A major barrier to China’s sustainable economic development is its high saving rate and low consumption, a structural defect that has become even more obvious in the wake of the financial crisis. Thus China lists consumption expansion as a key task of its macroeconomic control policies. However, giving residents incentives to spend more should not go beyond control. Boosting consumption should be based on the growth of residents’ disposable incomes. In the context of a hot property market, slow growth of residents’ disposable income and frequent adjustments to interest levels, people buying homes at a lower mortgage rate may find themselves unable to pay their mortgages after interests experience an upturn. Therefore, the Chinese Government also needs to take measures to prevent a consumer credit explosion, like that experienced in the United States.
Suggestions to market supervisors
Property market supervisors in China should adhere to three long-term policies. First, the government should distribute rental subsidies to low-income groups and guarantee the construction of affordable housing by providing efficient construction land and capital while trafficing infrastructure support. The government will have more leeway to adjust property market policies after guaranteeing people’s basic needs and social stability.
Second, the government must adopt taxation and financial tools to reduce investments in the property market. This should be a long-term policy. To achieve this goal, state-holding companies should be required to enlarge their capital dividend programs and their programs to sell part of their state-held shares. Therefore, large state-owned enterprises can no longer repeat a vicious investment cycle of putting their extra money in the asset market, making money and enlarging their investment in housing. When state-owned enterprises became land buyers of the largest deals in many Chinese cities, their speculation further pushed up local housing prices. The second tool is to limit foreign investment in China’s property market and encourage foreign capital into management- and technology-intensive projects. The third tool is to increase the taxation burdens on property investment, including procedures to levy property tax.

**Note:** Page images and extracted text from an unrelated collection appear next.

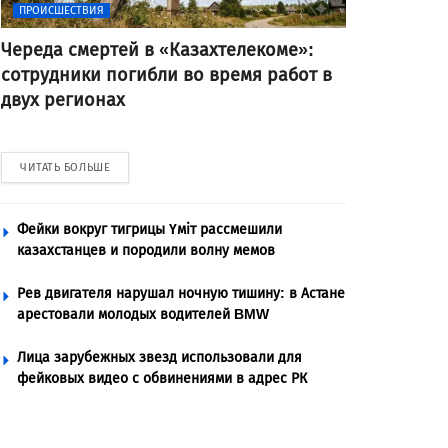
ПРОИСШЕСТВИЯ
Череда смертей в «Казахтелекоме»:
сотрудники погибли во время работ в
двух регионах
ЧИТАТЬ БОЛЬШЕ
Фейки вокруг тигрицы Үміт рассмешили
казахстанцев и породили волну мемов
Рев двигателя нарушал ночную тишину: в Астане
арестовали молодых водителей BMW
Лица зарубежных звезд использовали для
фейковых видео с обвинениями в адрес РК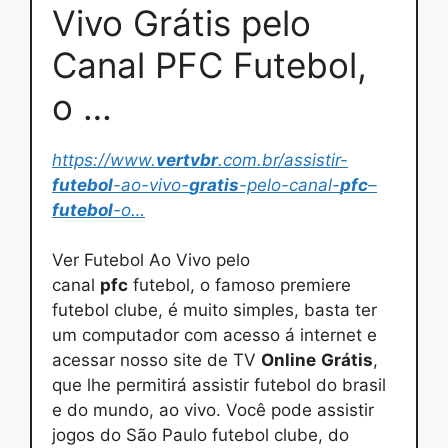
Vivo Grátis pelo
Canal PFC Futebol,
o …
https://www.
vertvbr
.com.br/assistir-
futebol
-ao-vivo-
gratis
-pelo-canal-
pfc
–
futebol
-o…
Ver Futebol Ao Vivo pelo
canal
pfc
futebol, o famoso premiere
futebol clube, é muito simples, basta ter
um computador com acesso á internet e
acessar nosso site de TV
Online
Grátis
,
que lhe permitirá assistir futebol do brasil
e do mundo, ao vivo. Você pode assistir
jogos do São Paulo futebol clube, do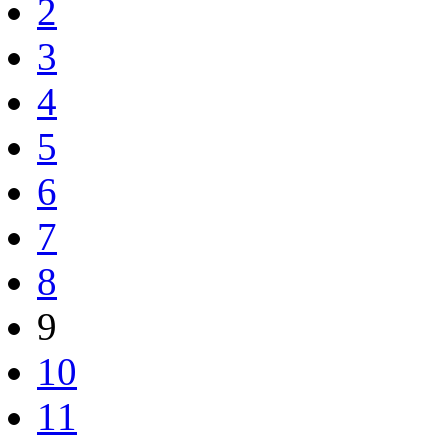
2
3
4
5
6
7
8
9
10
11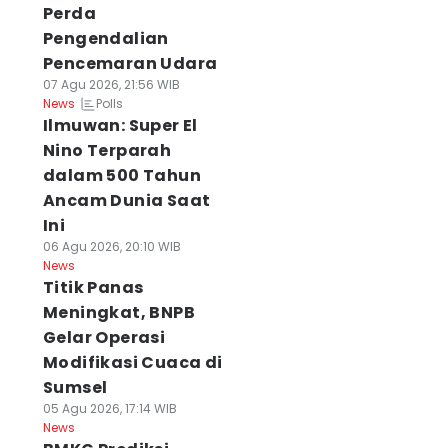
Perda
Pengendalian
Pencemaran Udara
07 Agu 2026, 21:56 WIB
Polls
News
Ilmuwan: Super El
Nino Terparah
dalam 500 Tahun
Ancam Dunia Saat
Ini
06 Agu 2026, 20:10 WIB
News
Titik Panas
Meningkat, BNPB
Gelar Operasi
Modifikasi Cuaca di
Sumsel
05 Agu 2026, 17:14 WIB
News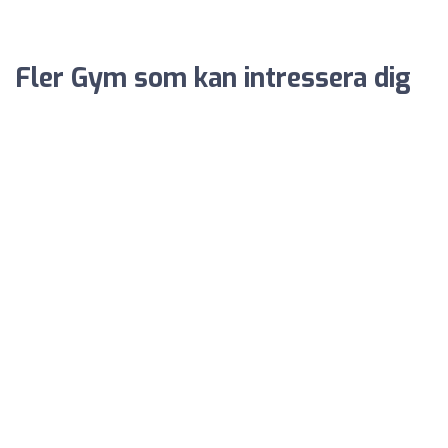
Fler Gym som kan intressera dig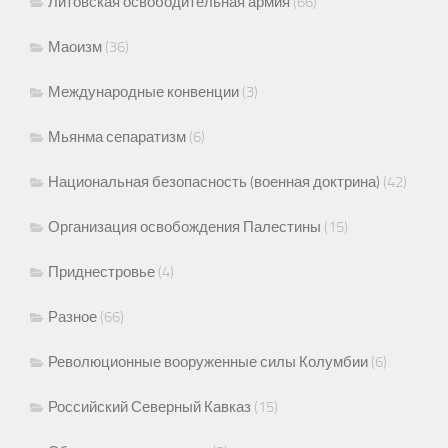
Литовская освободительная армия
(66)
Маоизм
(36)
Международные конвенции
(3)
Мьянма сепаратизм
(6)
Национальная безопасность (военная доктрина)
(42)
Организация освобождения Палестины
(15)
Приднестровье
(4)
Разное
(66)
Революционные вооруженные силы Колумбии
(6)
Российский Северный Кавказ
(15)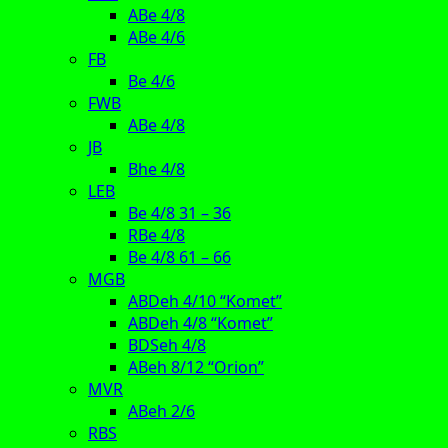
ABe 4/8
ABe 4/6
FB
Be 4/6
FWB
ABe 4/8
JB
Bhe 4/8
LEB
Be 4/8 31 – 36
RBe 4/8
Be 4/8 61 – 66
MGB
ABDeh 4/10 “Komet”
ABDeh 4/8 “Komet”
BDSeh 4/8
ABeh 8/12 “Orion”
MVR
ABeh 2/6
RBS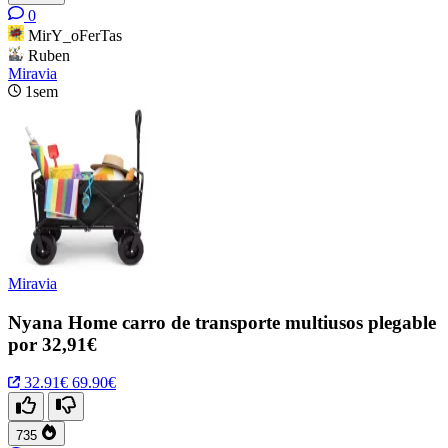
0
MirY_oFerTas
Ruben
Miravia
1sem
Miravia
Nyana Home carro de transporte multiusos plegable
por 32,91€
32.91€
69.90€
735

Third, the government must strictly supervise the implementation of financial regulations of the property market. Second homes’ higher down payment ratio must be implemented, and property development companies must meet the requirements on the ratio of their own capital.
The government and companies should not frequently adjust their policies over the definition of second homes, down payment ratios, mortgage interest rates and taxes on property sales.
The popular public opinion that activeness of the property market is mainly decided by government financial policies is wrong, dangerous and in need of change.
When the economic cycle fluctuates most violently, the government should be warned against the excessive use of monetary policies, which could spur speculative investment in the property market.
While using financial tools to stimulate credit consumption, the government should not ignore the property’s dual nature as a form of consumption and an investment tool, while overlooking the risk of the property market boom on the macroeconomy. Therefore, the macro-control policies on the property market should be measured against the long-term development of the economy, consumer product prices, credit supply and the balance of international payments.